§ **Collected data entries**
+ + +

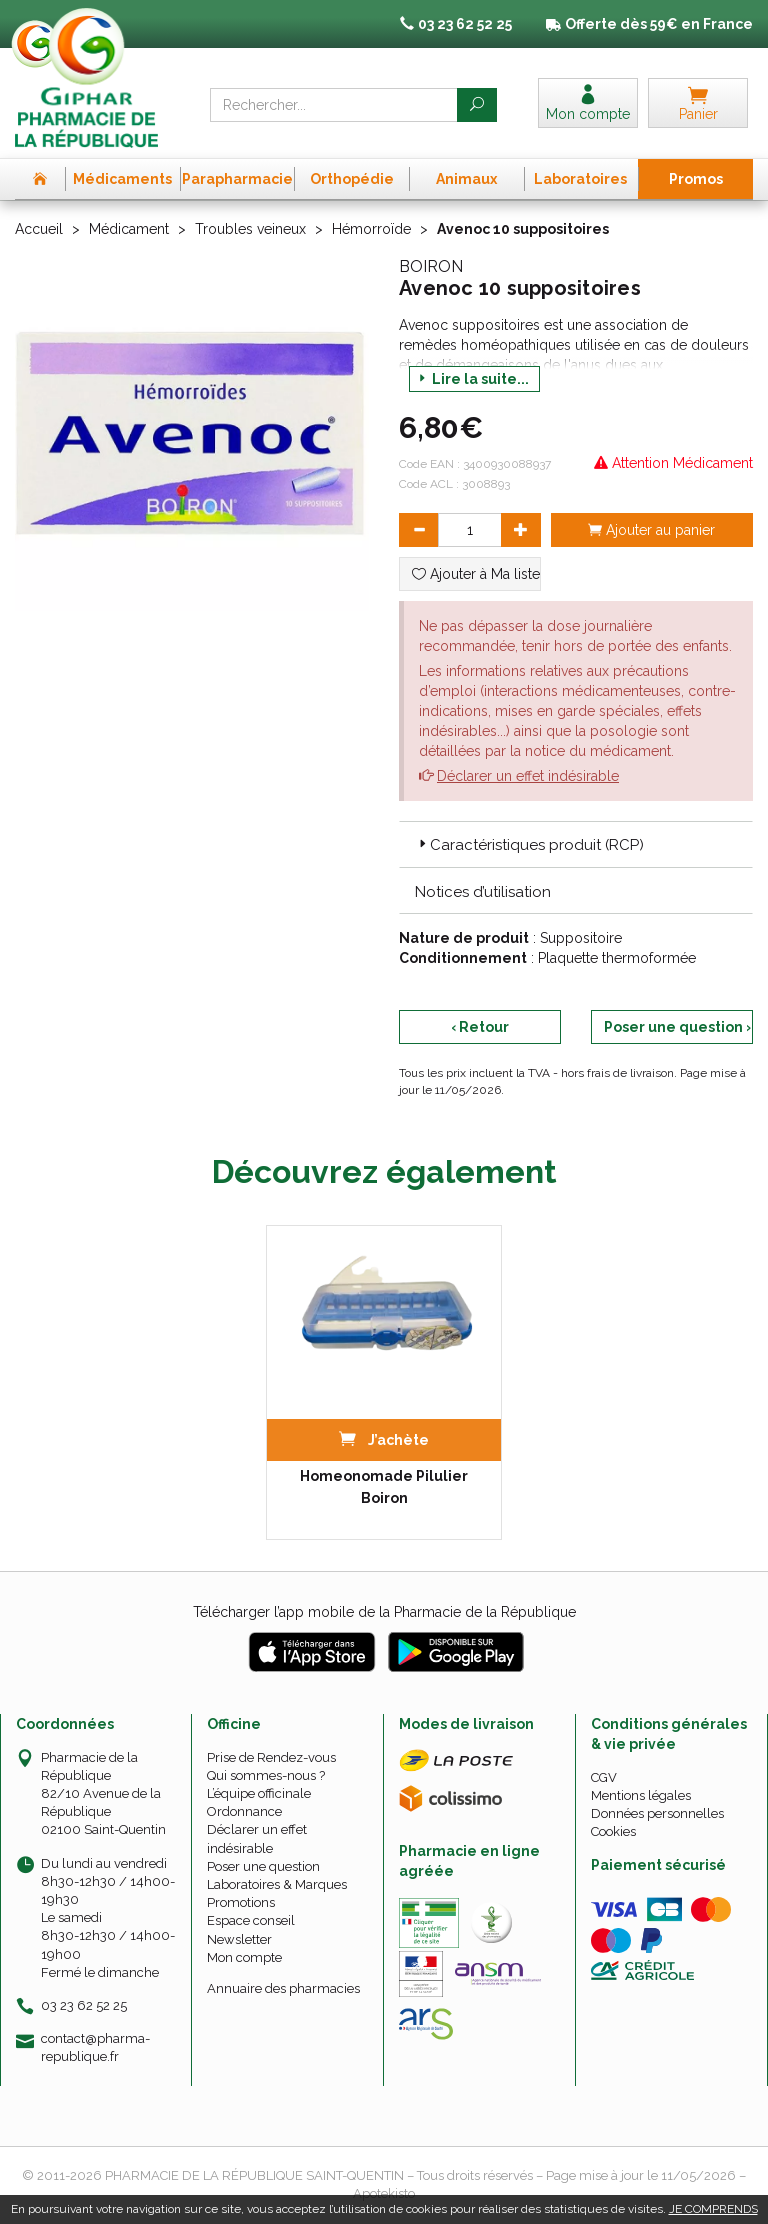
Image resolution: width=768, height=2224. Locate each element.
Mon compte (244, 1957)
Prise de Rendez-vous (271, 1757)
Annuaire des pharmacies (283, 1988)
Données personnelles (657, 1813)
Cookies (613, 1831)
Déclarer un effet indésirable (528, 776)
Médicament (129, 229)
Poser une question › (677, 1027)
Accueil (39, 229)
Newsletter (239, 1939)
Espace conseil (251, 1920)
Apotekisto (384, 2193)
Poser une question (263, 1866)
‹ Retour (480, 1027)
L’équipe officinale (259, 1793)
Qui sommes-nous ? (266, 1775)
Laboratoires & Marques (277, 1884)
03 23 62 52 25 (84, 2005)
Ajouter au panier (651, 530)
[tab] (576, 844)
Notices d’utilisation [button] (483, 892)
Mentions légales (641, 1795)
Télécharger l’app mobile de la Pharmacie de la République (384, 1612)
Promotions (241, 1902)
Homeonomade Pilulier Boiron (384, 1487)
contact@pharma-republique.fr (95, 2047)
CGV (604, 1777)
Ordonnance (244, 1811)
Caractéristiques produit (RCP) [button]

+ + +

Nothing but the lines from the one with "Télécharger l’app mobile" through the final line of the records above should appear, each copied exactly.

§ **PROBLEM SOLUTION**
Télécharger l’app mobile de la Pharmacie de la République (384, 1612)
Promotions (241, 1902)
Homeonomade Pilulier Boiron (384, 1487)
contact@pharma-republique.fr (95, 2047)
CGV (604, 1777)
Ordonnance (244, 1811)
Caractéristiques produit (RCP) [button]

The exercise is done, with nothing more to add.